If life were really a book, it ought to be possible to turn the last page without pain. The way a life ended shouldn’t make anyone forget the way it was lived. But Ben Cooper had a deeper fear. It was one that he hardly knew how to acknowledge. While his sister Claire sat with Matt watching over their mother, Ben waited outside in the trees, reluctant to miss the last shreds of light as the day came to an end. The dusk deepened so gradually that it was only when the air began to chill his skin that he realized he’d been standing in the dark for the last half-hour.

After the past few days, he was afraid that he wouldn’t know how to accept death. He wasn’t sure that he’d understand how he was supposed to react, what other people would expect of him. When the reality of dying came close enough to touch him personally, he was terrified that his mind would go into denial. How could he face the physical truth of what he had talked about with Freddy Robertson? The slow process of decomposition that began with the final breath, the stages of decay and the mould of fermentation, the swarming bacteria and digestive enzymes that would return the body to the earth.

Surely, when the moment came, it would be too much to cope with. He’d be frozen with fear, terrified to express a thought or emotion, in case it burst a barrier that held back the worms and the demons of the grave. Everyone would think he was heartless and cold, that he was showing no grief. He might not be able to face his family, feeling as he did.

Ben wondered if there was anybody he could explain it to. He thought about talking to Matt or Claire, but he knew they wouldn’t understand. It wasn’t fair to inflict it on them anyway. Nobody wanted to think about death. Not really think about it. He was afraid he might shock them by referring to his mother’s body as ‘it’. But his perception of dying had changed. He no longer believed that what remained after death would still be the person he’d known and loved.

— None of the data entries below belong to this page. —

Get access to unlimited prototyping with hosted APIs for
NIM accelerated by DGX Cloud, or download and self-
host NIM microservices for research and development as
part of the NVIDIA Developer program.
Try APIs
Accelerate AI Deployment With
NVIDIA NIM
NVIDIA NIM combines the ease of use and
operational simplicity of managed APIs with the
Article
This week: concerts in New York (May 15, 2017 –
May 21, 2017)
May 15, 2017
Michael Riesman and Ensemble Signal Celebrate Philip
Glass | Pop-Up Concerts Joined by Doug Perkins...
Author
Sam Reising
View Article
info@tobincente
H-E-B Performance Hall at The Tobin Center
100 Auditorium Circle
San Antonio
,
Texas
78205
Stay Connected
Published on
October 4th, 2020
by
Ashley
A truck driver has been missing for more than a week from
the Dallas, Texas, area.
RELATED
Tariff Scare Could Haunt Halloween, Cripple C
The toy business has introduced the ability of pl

For a moment, he watched the lights on the relief road. One after another, they flickered and died on the parapet of the footbridge, though the vehicles themselves weren’t visible behind the fencing. The hum of traffic reminded him of the garden of remembrance at the crematorium. He shivered, and went back to the ward and let the others take a break.

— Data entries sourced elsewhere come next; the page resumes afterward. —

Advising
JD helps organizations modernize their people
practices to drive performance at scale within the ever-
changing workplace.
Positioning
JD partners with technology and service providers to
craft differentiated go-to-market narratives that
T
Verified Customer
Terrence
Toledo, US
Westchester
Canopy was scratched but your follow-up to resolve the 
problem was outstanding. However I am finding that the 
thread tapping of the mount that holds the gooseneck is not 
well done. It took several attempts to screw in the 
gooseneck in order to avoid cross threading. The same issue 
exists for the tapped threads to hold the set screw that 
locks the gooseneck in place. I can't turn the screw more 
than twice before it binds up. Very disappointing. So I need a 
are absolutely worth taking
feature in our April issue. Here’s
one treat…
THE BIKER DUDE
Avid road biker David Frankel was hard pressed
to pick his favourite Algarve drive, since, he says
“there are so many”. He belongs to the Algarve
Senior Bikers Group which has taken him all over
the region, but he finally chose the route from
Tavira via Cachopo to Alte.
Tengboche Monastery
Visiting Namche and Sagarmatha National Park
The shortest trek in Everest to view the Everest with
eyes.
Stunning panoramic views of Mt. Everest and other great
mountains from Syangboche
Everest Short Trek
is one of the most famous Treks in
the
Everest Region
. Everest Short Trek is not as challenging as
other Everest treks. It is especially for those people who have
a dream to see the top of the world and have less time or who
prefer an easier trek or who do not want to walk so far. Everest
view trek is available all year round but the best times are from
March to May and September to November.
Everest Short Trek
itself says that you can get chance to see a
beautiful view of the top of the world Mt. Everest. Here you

Ben Cooper held his mother’s hand for a long time, until he finally fell asleep in the chair by her bed. He must have dozed for only a short while. Yet he woke feeling as if a long time had passed and the world had changed while he slept. He’d been dreaming about being lost in great, echoing caves where water ran all around him. But the dream slipped rapidly away as he opened his eyes and remembered where he was.

He was still holding his mother’s hand, but her fingers felt limp and cold.